Lawyers for concert promoter AEG Live LLC rested their defense Wednesday with testimony from a longtime friend and doctor of Michael Jackson in the negligence case filed by Jackson's mother over his death.
The trial is in its 21st week and jurors are expected to begin deliberations next week.
Defense attorneys provided an emotional finale to their presentation, playing the videotaped testimony of Jackson's physician Dr. Allan Metzger.
With Katherine Jackson seated in the courtroom's front row, jurors heard Metzger deliver a tribute to the star.
"I saw him as a great guy ... a wonderful, generous person," said Metzger, whose account, given on videotape a year ago, delivered perhaps the most human view of the superstar by any witness.
Metzger spoke of Jackson's decision to embark on the ultimately ill-fated "This Is It" tour to eradicate the stigma of his child molestation trial.
"He wanted to redeem Michael Jackson," said Metzger who visited with the singer at home three months before Jackson died and told of the heart-to-heart talk with him.
"He wanted to redeem his image," the doctor said. "He felt this was it and he wanted to go out with a flash.
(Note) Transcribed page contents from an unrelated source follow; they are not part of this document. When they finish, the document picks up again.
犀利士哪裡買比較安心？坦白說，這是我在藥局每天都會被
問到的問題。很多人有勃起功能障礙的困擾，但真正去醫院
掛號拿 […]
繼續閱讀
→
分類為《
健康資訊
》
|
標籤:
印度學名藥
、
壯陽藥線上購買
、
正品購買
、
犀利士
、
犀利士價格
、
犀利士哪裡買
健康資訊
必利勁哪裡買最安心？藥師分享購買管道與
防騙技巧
He was still terribly hurt about the trial and the accusations. "
Jackson was tried and acquitted in a sensational molestation trial in 2005 then lived abroad for a time and returned to rehearse for his "This Is It" tour.
Metzger's testimony contradicted many accounts of Jackson as a tortured figure in his last months, forced to commit to more concerts than he was capable of doing and turning to prescription drugs to chase away his demons and find the elusive sleep he craved.
Metzger said the star was energized — and scared — by the prospect of the shows.
He said their conversation in February 2009 began with "an anxiety call" from Jackson.
"I think he was fearful because this was it and he needed to do a lot of perfectionalizing," Metzger testified. "He wanted it to be something that had never been done before."
One thing that scared Jackson, he said, was the prospect that he would not be able to sleep when he got to London to kick off the concerts.
Metzger said he suggested putting him in touch with sleep therapists in London, but Jackson resisted.
In his last meeting with Jackson in April, 2009, the singer asked Metzger for intravenous sleep medication, but the doctor said he refused, telling Jackson it was dangerous and potentially life-threatening.
The doctor also lectured him on nutrition and hydration, noting that Jackson typically dropped seven to eight pounds in every performance.
He said Jackson never mentioned Dr. Conrad Murray or spoke of taking propofol, the drug that killed him. Murray was convicted in 2011 of involuntary manslaughter for giving Jackson an overdose of the drug in June 2009. He is serving a prison term.
AEG Live's defense has focused heavily on testimony from Jackson's former physicians, who have detailed their treatments for the superstar. The company denies it hired Murray.
Lawyers for Katherine Jackson were expected to present a brief rebuttal case this week and closing arguments were likely to begin on Monday.
Metzger began treating Jackson in the early 1980s. He told of traveling with him to Australia on the History Tour and being at his wedding to Debbie Rowe. Jackson suffered from insomnia even then, he said.
Metzger testified about his treatments of Jackson over the years and said the singer could be secretive and often didn't tell him when he was receiving medical care from other doctors. He described the singer's behavior as "doctor shopping."
He said he did not know him to be addicted to painkillers although he had a low threshold for pain and often sought medication.
"He was a big baby. He didn't want any pain," Metzger said.
Metzger said he had not seen Jackson in years when the star suddenly called in 2009 and asked the doctor to come to his house.
"I was ecstatic," Metzger said. "I missed him. I wanted to see him. The kids were growing up and I had been close to the kids."
He described a confident Jackson sharing his thoughts with an old friend.
"He was excited to come back into the public arena in a good light," Metzger said.
The doctor said Jackson also joked about getting older and wondered aloud how his neck and back would hold up. They spoke about his sleep problems, but again there was no mention of Murray or propofol, according to the testimony.
"His eyes were bright," Metzger recalled. "He was ready to go."